We are experiencing problems with communication between pods.
The scenario:
In our Rancher cluster, we have the default project and a namespace called che. We have created 2 workloads within the che namespace. WorkloadA uses a Keycloak image and starts up successfully. WorkloadB uses an image with an application that authenticates through Keycloak. In order for this to work, we need to set an environment variable that has the Keycloak host and port.

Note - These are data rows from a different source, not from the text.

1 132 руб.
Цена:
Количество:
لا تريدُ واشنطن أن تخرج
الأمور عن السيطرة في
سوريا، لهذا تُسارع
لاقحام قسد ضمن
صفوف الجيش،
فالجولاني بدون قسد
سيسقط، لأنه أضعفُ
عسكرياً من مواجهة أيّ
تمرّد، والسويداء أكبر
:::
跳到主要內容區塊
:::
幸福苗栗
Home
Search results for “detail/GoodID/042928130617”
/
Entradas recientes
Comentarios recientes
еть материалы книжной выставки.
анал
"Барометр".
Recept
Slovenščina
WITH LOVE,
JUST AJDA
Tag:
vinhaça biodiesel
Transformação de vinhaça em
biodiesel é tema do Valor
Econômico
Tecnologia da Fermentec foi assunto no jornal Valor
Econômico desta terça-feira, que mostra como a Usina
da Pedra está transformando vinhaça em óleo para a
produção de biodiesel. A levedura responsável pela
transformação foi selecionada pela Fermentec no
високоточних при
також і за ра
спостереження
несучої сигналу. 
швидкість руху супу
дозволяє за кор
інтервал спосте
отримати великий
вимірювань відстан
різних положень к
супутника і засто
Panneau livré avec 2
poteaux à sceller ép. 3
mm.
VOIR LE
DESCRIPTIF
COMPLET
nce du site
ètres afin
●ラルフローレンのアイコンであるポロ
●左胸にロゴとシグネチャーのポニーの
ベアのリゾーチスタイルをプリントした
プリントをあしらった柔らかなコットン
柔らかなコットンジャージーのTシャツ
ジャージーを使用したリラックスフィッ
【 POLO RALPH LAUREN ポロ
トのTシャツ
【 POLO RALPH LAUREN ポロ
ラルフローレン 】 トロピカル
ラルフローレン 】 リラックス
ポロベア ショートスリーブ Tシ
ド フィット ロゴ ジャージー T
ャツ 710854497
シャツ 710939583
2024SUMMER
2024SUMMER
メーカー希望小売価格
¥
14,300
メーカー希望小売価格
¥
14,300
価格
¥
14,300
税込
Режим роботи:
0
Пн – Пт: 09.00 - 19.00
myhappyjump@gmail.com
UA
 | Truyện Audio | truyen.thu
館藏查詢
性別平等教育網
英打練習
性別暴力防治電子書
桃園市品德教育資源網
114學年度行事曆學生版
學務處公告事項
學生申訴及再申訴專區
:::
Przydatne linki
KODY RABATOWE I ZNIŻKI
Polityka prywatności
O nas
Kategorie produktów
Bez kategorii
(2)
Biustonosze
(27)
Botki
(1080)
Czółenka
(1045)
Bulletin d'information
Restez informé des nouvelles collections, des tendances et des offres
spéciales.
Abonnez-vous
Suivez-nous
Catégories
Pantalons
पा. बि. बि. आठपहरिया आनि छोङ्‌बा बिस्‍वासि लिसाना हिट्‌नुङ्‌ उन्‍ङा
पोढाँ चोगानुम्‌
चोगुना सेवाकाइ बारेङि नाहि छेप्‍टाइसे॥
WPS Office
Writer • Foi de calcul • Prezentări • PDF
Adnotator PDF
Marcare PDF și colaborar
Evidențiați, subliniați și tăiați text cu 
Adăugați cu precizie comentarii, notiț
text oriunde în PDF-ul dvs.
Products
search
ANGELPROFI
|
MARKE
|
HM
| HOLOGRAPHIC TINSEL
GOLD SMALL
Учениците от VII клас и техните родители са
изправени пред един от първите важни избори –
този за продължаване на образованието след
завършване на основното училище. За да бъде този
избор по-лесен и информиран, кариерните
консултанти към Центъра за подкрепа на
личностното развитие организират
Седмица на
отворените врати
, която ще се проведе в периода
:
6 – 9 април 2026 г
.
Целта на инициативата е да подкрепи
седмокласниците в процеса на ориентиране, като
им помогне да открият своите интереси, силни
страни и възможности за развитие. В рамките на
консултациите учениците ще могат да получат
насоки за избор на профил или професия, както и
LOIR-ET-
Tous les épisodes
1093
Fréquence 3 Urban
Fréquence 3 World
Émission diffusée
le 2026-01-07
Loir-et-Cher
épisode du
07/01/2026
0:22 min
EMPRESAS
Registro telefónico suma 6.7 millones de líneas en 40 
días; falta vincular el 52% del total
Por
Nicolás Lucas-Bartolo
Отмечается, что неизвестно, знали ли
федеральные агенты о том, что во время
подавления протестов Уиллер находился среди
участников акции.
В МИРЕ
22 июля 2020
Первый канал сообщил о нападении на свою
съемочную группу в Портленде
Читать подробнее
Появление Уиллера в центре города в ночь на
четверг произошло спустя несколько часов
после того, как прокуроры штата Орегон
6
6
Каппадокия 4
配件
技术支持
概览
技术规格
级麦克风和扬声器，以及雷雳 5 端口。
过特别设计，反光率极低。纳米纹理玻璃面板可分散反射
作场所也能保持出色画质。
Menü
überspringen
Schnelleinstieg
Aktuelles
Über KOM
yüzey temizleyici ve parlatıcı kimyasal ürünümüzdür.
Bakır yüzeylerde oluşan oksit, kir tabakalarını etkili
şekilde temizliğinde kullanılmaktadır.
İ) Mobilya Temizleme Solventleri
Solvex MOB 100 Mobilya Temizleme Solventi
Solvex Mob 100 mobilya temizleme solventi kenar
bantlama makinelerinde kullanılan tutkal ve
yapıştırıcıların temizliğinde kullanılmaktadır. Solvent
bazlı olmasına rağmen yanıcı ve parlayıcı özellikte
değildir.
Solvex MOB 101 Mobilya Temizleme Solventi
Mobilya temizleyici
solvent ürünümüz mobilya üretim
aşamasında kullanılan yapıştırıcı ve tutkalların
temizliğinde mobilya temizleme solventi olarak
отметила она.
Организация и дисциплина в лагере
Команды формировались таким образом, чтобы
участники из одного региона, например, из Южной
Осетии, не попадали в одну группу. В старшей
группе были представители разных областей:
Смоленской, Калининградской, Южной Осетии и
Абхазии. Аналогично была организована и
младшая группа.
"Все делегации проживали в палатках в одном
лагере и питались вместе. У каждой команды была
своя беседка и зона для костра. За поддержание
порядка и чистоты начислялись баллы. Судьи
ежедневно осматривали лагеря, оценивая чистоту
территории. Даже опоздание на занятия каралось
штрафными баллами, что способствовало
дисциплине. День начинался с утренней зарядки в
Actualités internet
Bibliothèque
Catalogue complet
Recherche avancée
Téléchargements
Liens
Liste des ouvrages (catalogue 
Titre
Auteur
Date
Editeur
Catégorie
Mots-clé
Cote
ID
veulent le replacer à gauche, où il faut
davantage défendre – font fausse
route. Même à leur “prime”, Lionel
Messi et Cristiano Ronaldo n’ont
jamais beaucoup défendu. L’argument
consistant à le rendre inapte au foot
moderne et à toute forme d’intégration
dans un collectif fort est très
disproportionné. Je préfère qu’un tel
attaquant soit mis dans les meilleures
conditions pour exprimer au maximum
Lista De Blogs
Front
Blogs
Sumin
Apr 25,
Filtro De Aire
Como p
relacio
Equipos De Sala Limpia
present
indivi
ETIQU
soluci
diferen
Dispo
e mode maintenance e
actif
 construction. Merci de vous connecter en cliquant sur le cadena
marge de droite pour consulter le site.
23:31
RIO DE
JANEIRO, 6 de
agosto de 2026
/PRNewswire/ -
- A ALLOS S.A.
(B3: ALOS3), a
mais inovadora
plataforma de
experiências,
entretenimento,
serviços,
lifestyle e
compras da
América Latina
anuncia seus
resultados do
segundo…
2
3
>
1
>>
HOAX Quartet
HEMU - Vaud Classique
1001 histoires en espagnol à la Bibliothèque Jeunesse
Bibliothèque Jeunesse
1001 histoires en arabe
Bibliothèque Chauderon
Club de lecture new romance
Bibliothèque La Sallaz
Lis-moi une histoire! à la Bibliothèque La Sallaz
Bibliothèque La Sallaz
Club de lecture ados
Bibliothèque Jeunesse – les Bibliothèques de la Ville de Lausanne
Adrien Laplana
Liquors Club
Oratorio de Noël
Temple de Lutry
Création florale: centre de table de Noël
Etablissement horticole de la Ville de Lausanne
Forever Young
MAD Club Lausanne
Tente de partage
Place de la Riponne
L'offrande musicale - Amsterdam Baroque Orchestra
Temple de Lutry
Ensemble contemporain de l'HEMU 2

We have tried 2 approaches:
- We have created a service which refers to the keycloak workload and used the generated internal host for the service (e.g., ..svc.cluster.local) for the environment variable of WorkloadA. The pod for WorkloadA starts up correctly with this host; however, when we click on the endpoint, the IDE for WorkloadA fails to start. It is supposed to authenticate via a redirect URI for keycloak, but it never gets that far.
- We created an ingress that refers to the nodeport service which was generated when creating the Keycloak workload. In the ingress, we select the Specify a hostname to use option. We give it the host for our cluster prefixed with keycloak (e.g., keycloak.daeirnd05.k8s.eur.ad.sag). This host is used in the environment variable for WorkloadA. Starting the pod for WorkloadA is then hit or miss. Sometimes it starts, and sometimes it doesn’t. When it doesn’t start, we can see an error that it can’t connect to Keycloak. However, the times that it does start, we can always bring up the IDE by clicking on the endpoint.
The cluster host daeirnd05.k8s.eur.ad.sag is within our domain name server which is set such that DNS resolution of *.daeirnd05.k8s.eur.ad.sag would return one random IP of one of the nodes in our Rancher cluster.
This most likely results in the hit or miss scenario mentioned above.
We could use some advice on what would be the best approach to use in this scenario.